What to do:
The lines below that include "icon" are to be found and copied.

(Records from a data source)
⁂
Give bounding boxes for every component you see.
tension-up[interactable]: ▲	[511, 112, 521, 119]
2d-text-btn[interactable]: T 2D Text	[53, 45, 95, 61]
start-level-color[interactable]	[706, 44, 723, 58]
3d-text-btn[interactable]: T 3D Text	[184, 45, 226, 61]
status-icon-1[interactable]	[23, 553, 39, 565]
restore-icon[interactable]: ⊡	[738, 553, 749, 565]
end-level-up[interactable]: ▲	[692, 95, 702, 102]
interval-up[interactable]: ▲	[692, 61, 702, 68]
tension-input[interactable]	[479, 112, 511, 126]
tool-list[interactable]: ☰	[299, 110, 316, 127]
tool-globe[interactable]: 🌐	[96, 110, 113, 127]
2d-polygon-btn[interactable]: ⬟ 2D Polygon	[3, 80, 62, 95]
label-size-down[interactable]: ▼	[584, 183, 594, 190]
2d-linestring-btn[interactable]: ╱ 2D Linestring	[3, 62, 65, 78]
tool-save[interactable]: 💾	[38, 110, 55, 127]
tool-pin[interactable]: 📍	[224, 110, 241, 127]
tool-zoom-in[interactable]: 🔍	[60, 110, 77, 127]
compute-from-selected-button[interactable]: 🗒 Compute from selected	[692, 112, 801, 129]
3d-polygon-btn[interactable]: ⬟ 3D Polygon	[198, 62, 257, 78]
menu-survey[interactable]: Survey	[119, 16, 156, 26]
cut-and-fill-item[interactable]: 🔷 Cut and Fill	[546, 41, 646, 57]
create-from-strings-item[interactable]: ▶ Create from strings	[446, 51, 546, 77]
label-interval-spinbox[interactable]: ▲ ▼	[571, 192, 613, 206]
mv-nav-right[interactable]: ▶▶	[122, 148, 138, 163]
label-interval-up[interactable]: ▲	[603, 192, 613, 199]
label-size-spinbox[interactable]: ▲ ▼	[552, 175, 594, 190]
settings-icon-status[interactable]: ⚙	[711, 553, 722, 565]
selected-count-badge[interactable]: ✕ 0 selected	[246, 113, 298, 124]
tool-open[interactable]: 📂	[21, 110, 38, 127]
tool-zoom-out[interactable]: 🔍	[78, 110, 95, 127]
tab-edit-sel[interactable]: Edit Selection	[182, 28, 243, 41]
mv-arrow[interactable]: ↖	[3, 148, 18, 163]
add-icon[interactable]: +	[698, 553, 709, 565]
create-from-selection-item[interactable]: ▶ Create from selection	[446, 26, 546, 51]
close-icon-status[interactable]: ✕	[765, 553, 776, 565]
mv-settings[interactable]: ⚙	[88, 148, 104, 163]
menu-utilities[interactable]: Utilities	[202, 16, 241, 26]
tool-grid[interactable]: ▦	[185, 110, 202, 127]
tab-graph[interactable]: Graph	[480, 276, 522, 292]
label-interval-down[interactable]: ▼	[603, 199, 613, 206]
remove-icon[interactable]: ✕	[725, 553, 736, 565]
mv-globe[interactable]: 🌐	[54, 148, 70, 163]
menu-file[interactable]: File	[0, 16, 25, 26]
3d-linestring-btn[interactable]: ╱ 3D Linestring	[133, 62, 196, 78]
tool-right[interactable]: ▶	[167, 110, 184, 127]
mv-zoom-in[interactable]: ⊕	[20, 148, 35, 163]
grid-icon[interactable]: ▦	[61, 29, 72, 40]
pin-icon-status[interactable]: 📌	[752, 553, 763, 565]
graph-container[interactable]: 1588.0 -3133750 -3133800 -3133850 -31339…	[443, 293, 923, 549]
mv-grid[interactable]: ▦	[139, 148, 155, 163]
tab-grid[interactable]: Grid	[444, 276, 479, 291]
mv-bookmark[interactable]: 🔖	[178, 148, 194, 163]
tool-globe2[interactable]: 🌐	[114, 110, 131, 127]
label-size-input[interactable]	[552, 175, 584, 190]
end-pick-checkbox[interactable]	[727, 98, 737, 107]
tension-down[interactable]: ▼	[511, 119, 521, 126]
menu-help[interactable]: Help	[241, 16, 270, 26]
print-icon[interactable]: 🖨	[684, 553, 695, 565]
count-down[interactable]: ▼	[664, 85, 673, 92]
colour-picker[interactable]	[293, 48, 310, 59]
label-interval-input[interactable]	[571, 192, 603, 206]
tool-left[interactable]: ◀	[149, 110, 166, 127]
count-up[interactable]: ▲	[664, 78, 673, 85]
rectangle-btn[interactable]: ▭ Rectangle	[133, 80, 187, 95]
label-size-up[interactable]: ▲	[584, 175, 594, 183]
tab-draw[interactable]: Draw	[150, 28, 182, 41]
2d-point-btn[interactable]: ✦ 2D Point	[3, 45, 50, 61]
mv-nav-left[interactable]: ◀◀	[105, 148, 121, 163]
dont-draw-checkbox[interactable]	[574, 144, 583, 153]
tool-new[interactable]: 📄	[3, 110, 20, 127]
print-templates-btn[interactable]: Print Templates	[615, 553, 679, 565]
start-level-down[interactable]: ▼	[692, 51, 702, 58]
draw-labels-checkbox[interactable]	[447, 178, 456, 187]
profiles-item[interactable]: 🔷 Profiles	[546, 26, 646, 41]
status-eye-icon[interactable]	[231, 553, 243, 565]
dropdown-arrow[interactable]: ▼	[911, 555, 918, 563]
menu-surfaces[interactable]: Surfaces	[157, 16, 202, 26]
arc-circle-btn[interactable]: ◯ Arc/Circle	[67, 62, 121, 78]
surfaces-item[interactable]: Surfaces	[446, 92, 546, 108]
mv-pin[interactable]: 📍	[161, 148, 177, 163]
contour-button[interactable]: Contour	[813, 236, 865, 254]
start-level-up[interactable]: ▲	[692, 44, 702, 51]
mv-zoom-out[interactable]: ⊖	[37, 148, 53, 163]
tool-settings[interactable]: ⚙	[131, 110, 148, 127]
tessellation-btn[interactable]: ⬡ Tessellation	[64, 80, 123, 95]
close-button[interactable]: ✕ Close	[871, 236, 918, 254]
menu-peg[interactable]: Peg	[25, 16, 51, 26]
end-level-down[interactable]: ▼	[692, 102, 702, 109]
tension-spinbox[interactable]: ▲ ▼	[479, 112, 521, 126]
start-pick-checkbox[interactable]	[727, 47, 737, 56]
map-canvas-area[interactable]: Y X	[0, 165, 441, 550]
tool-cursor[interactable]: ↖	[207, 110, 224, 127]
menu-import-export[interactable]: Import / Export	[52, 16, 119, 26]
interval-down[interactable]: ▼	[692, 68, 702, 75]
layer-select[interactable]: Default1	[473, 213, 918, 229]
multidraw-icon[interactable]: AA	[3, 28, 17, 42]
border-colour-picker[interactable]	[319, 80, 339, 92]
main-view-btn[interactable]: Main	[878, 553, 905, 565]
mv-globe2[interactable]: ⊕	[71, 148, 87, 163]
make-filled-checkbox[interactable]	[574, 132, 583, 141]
⁂
Task output:
status-icon-1[interactable]	[23, 553, 39, 565]
restore-icon[interactable]: ⊡	[738, 553, 749, 565]
settings-icon-status[interactable]: ⚙	[711, 553, 722, 565]
add-icon[interactable]: +	[698, 553, 709, 565]
close-icon-status[interactable]: ✕	[765, 553, 776, 565]
remove-icon[interactable]: ✕	[725, 553, 736, 565]
grid-icon[interactable]: ▦	[61, 29, 72, 40]
pin-icon-status[interactable]: 📌	[752, 553, 763, 565]
print-icon[interactable]: 🖨	[684, 553, 695, 565]
status-eye-icon[interactable]	[231, 553, 243, 565]
multidraw-icon[interactable]: AA	[3, 28, 17, 42]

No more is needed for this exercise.